Não é um assunto fácil de abordar, nem é uma conversa para animar um jantar de amigos. Mas este tema está presente nesses momentos e muitas vezes, mesmo sem se aperceber, poderá contribuir para que o seu amigo continue silenciado e sem procurar a ajuda de que necessita. Apesar da sua seriedade, a violência sexual por vezes é reduzida às piadas "inofensivas" como "quem me dera ser violado, desde que fosse por um tipa jeitosa", ou os comentários de descredibilização como "um homem a sério não pode ser abusado", entre outros exemplos.

Durante o primeiro semestre deste ano, a Quebrar o Silêncio registou um aumento de cerca de 20% nos pedidos de apoio. Foram 59 homens e rapazes vítimas de violência sexual que procuraram acompanhamento psicológico. Em média, estes homens passam entre 20 a 30 anos em silêncio e a grande maioria nunca partilhou a sua história com ninguém. Como poderiam ter contado o que lhes aconteceu quando entre os seus amigos, colegas de trabalho e até na sua própria família a violência sexual é motivo de piada? Como poderiam ter confiado em alguém quando os abusos sexuais de que foram vítimas são motivo de troça? Pode não ter essa consciência, mas é isto que acontece.

Um em cada seis homens é vítima de alguma forma de violência sexual antes dos 18 anos, número esse que aumenta para uma em cada três no caso das mulheres. Na infância, sabemos que uma em cada cinco crianças será vítima de algum tipo de violência sexual. Este último número significa que, por exemplo, numa turma de 30, seis crianças são, foram ou serão abusadas sexualmente — crianças essas que vão crescer em silêncio e perceber que a sociedade não aceita nem acreditará nas suas histórias, especialmente quando chegarem à idade adulta. E enquanto não mudarmos esta realidade, teremos crianças vítimas de abusos sexuais que crescem com este trauma e com todas as consequências que o mesmo terá no seu desenvolvimento; teremos crianças que se tornam adultos que não encontram nas pessoas próximas de si a segurança  para partilhar o que lhes aconteceu. É esta a realidade.

Uma das perguntas que mais recebemos quando realizamos formações ou ações de sensibilização é: "Mas por que razão os homens não dizem nada?" A resposta é complexa, mas uma das razões deve-se ao que referi acima: ao contexto social de troça e até de ataque às vítimas e sobreviventes de violência sexual.

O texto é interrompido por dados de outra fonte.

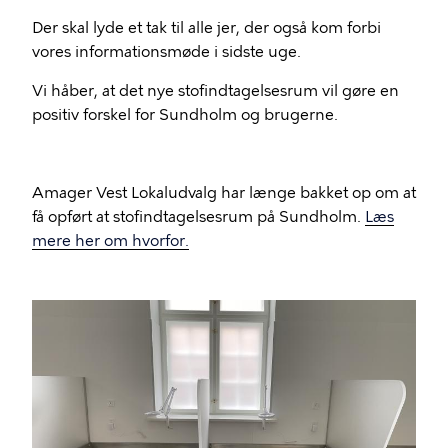
Der skal lyde et tak til alle jer, der også kom forbi
vores informationsmøde i sidste uge.
Vi håber, at det nye stofindtagelsesrum vil gøre en
positiv forskel for Sundholm og brugerne.
Amager Vest Lokaludvalg har længe bakket op om at
få opført at stofindtagelsesrum på Sundholm.
Læs
mere her om hvorfor.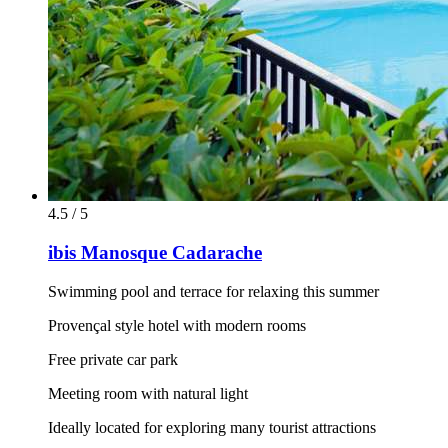
4.5 / 5
ibis Manosque Cadarache
Swimming pool and terrace for relaxing this summer
Provençal style hotel with modern rooms
Free private car park
Meeting room with natural light
Ideally located for exploring many tourist attractions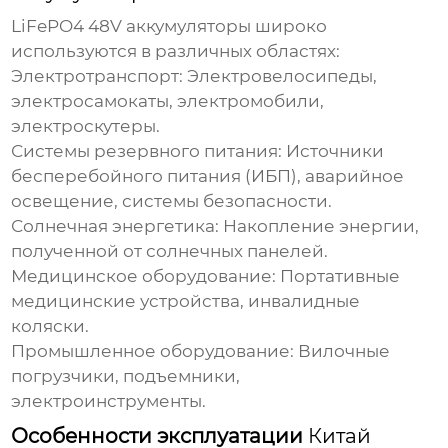
LiFePO4 48V аккумуляторы
широко
используются в различных областях:
Электротранспорт:
Электровелосипеды,
электросамокаты, электромобили,
электроскутеры.
Системы резервного питания:
Источники
бесперебойного питания (ИБП), аварийное
освещение, системы безопасности.
Солнечная энергетика:
Накопление энергии,
полученной от солнечных панелей.
Медицинское оборудование:
Портативные
медицинские устройства, инвалидные
коляски.
Промышленное оборудование:
Вилочные
погрузчики, подъемники,
электроинструменты.
Особенности эксплуатации
Китай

Voltemos ao aumento de 20% que registámos no primeiro semestre. Estes são alguns exemplos literais dos comentários à notícia:

  • "Homens covardes"

  • "Só eu queria ser violado por mulheres e nao vejo jeito... A vida é mesmo injusta.."

  • "Foi da fome da quarentena, comeram muita salsicha de lata"

  • "Que sorte esses 20% de Gayzolas, Deus dá nozes a quem não tem Dentes..."

  • "coitadinhos tão sensíveis que estes homens de hoje sao"

Agora imagine o seu amigo que foi abusado sexualmente aos seis anos e que hoje, com 40 anos, gostaria de partilhar com alguém o que lhe aconteceu. Após ouvir um destes comentários acha que ele sentirá que tem o espaço necessário para o fazer? Não sabemos pela forma como alguém se comporta, fala, se veste, entre outros aspectos, se foi ou não vítima de violência sexual, mas sabemos que as nossas palavras e atitudes podem promover o silêncio e manutenção desse mesmo silêncio das vítimas.

Numa altura em que parecemos viver posições tão extremadas, fica a sugestão para reflectir: de que lado queremos estar? No lado de quem apoia e acredita nas vítimas de violência ou no lado de quem continua a promover o doloroso silêncio de alguém que passou por uma experiência traumática.